Types of Oral Pathologies and their Treatments

Oral pathologies can be congenital (you are born with them), or acquired (they happen later in life).

Common Congenital Pathologies

  • A malocclusion is a misalignment between the teeth of the two dental arches when the jaws are closed. This is often treated with orthodontia, tooth extraction or clear aligners.
  • Ankyloglossia, also known as tongue-tie, is caused by an unusually short, thick lingual frenulum, the skin connecting the underside of the tongue to the floor of the mouth. It is easily remedied by a very simple surgery conducted in our offices under local anesthesia.

Common Acquired Pathologies

  • Plaque-induced gingivitis (gum disease) is an infection caused by bacteria. The gums become red, swollen and may bleed. Plaque not removed by brushing and flossing hardens to form tartar that brushing doesn’t remove. If the disease is not too severe, we treat it with chlorhexidine rinses and fluoride toothpaste. Once the infection has progressed, antibiotics may be needed to kill the bacteria.
  • Periodontitis can develop when gingivitis is not treated.
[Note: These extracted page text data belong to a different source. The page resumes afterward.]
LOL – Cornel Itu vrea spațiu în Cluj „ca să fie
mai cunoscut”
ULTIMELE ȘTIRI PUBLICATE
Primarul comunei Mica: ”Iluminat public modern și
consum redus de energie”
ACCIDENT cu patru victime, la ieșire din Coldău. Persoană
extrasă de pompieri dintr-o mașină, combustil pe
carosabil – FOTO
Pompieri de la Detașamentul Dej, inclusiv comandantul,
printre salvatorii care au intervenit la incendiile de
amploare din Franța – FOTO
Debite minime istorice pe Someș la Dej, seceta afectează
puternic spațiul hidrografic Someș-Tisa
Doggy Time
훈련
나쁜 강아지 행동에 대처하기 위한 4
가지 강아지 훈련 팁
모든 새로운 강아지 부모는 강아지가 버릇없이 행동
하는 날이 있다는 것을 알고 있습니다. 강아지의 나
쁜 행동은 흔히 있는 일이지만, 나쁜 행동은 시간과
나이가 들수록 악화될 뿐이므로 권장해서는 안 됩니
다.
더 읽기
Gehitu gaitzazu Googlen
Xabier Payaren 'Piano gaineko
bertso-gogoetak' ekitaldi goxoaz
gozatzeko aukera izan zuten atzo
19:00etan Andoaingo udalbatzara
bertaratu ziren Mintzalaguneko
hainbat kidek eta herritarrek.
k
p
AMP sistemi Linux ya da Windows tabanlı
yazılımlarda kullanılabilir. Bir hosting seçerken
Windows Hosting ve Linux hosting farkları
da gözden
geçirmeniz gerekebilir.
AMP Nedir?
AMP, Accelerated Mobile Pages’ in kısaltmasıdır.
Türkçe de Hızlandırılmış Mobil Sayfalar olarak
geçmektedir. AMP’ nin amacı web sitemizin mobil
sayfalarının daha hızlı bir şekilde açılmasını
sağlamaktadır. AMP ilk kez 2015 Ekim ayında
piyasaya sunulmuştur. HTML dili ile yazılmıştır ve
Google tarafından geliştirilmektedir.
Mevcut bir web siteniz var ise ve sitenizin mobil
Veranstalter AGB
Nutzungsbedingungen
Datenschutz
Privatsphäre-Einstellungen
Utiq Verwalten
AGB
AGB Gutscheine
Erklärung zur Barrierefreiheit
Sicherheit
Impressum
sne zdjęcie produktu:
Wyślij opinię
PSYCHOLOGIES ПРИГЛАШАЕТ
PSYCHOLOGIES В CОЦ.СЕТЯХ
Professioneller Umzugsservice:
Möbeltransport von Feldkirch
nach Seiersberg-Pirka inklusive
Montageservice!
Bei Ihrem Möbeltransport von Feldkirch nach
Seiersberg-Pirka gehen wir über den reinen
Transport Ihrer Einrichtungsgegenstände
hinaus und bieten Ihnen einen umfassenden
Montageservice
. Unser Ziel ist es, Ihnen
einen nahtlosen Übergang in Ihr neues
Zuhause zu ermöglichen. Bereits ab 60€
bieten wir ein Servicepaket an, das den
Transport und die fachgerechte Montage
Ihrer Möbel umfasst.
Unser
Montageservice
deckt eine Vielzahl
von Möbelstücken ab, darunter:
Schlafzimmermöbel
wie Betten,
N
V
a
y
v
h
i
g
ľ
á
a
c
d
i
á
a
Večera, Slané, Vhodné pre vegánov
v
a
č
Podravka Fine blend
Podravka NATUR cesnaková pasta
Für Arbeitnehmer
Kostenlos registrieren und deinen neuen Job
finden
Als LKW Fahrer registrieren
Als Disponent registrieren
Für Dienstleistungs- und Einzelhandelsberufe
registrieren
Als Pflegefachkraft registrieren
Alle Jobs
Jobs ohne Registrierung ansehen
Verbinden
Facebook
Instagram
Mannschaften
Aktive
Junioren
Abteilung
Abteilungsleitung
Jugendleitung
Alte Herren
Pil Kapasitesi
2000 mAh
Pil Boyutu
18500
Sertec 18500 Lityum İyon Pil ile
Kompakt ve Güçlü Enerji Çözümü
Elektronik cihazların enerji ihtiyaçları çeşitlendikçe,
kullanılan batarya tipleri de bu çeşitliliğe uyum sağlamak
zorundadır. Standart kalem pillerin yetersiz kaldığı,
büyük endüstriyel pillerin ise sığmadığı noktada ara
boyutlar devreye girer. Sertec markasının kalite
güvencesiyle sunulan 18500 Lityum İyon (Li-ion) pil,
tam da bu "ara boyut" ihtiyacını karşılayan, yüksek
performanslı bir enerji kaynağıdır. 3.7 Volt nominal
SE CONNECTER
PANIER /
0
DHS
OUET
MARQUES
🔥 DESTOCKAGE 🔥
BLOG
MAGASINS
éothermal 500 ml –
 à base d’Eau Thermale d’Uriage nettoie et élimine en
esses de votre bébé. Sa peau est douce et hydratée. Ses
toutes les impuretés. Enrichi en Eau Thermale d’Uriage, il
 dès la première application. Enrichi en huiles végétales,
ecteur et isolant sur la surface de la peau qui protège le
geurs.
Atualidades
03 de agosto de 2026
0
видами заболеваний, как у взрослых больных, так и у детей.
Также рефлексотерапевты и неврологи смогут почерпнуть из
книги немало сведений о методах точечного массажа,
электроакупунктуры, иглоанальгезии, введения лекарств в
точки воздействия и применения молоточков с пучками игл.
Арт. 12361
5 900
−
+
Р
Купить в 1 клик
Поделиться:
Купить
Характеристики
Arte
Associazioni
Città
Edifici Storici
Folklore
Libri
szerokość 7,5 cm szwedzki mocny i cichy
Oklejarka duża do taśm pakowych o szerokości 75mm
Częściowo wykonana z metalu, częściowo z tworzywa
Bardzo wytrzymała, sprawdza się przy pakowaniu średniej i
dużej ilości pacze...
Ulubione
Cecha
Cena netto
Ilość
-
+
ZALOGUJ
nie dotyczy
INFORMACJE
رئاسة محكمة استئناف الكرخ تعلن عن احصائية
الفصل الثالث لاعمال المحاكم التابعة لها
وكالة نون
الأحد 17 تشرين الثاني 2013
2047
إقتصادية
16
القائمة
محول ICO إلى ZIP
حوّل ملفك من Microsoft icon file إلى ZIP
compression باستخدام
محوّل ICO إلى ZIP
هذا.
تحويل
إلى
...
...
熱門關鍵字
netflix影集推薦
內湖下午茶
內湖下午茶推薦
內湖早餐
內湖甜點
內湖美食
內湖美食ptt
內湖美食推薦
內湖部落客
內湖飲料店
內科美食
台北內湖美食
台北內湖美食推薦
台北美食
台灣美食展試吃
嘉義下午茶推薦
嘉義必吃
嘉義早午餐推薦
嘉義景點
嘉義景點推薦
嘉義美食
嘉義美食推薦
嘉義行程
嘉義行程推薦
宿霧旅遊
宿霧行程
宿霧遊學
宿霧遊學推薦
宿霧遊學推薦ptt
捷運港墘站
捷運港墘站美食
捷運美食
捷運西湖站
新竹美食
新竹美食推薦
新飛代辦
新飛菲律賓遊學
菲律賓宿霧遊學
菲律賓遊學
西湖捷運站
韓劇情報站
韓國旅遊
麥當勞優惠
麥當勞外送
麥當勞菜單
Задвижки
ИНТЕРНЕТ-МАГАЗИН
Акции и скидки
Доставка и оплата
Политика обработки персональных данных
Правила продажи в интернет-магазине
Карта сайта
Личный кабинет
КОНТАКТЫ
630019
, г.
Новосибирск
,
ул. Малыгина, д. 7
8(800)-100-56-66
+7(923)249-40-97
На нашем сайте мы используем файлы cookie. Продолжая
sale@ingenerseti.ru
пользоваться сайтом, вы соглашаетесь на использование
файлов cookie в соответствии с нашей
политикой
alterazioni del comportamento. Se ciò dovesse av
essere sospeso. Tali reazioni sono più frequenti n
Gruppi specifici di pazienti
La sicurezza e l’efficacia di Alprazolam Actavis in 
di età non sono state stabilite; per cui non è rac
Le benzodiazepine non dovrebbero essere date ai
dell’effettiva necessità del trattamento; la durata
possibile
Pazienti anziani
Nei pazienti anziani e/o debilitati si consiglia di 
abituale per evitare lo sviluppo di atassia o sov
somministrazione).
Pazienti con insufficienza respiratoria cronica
The gums pull away from the teeth and form pockets that harbor bacteria. The bone and connective tissues break down, and the tooth may eventually become loose and have to be pulled.
  • Herpes simplex viruses, which can cause mouth and lip blisters and sores, tend to recur. But unless the person has a compromised immune system, recurrent infections are mild, brought on by mental or physical stress, sun, menstrual periods or trauma. The sores generally last 3 – 10 days, are very infectious, but go away without treatment.
  • Oral candidiasis, or candida, is a fungal infection of the mouth. People who have had a transplant, HIV, cancer or use corticosteroids are more prone to this problem. Other risk factors include dentures and tongue piercing You may have candida if you have a white cheese-like patch in your mouth that burns, or is sore or irritating. We treat candida with anti-fungal drugs.

Oral cancer is a more serious diagnosis, but it can be managed with a variety of surgical and non-surgical modalities. The earlier we catch it, the better the prognosis. That is why we recommend a full examination for any lesion that is found.